### Given data
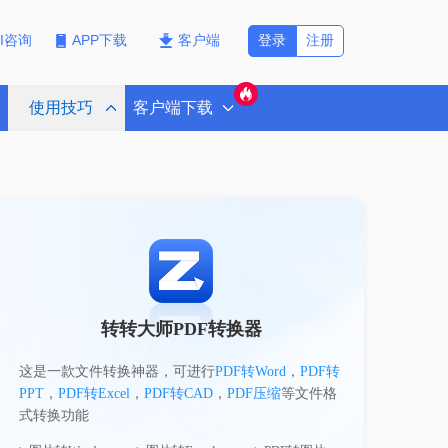
登录
注册
PI咨询
APP下载
客户端
使用技巧
客户端下载
转转大师PDF转换器
这是一款文件转换神器，可进行
PDF转Word
，
PDF转
PPT
，
PDF转Excel
，
PDF转CAD
，
PDF压缩
等文件格
式转换功能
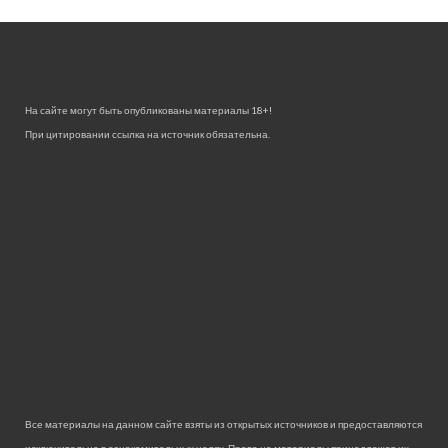
На сайте могут быть опубликованы материалы 18+!
При цитировании ссылка на источник обязательна.
Все материалы на данном сайте взяты из открытых источников и предоставляются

### Try it
Go over the data and return every line that includes the word "сайте".

### Written solution
На сайте могут быть опубликованы материалы 18+!
Все материалы на данном сайте взяты из открытых источников и предоставляются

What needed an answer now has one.